EXERCISE GOAL
Your response should consist solely of the lines from the one containing "Información" through the final line of the entries, repeated exactly.

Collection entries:
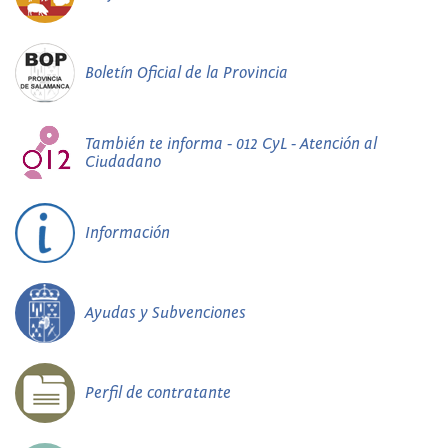
Boletín Oficial de la Provincia
También te informa - 012 CyL - Atención al
Ciudadano
Información
Ayudas y Subvenciones
Perfil de contratante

TASK RESPONSE
Información
Ayudas y Subvenciones
Perfil de contratante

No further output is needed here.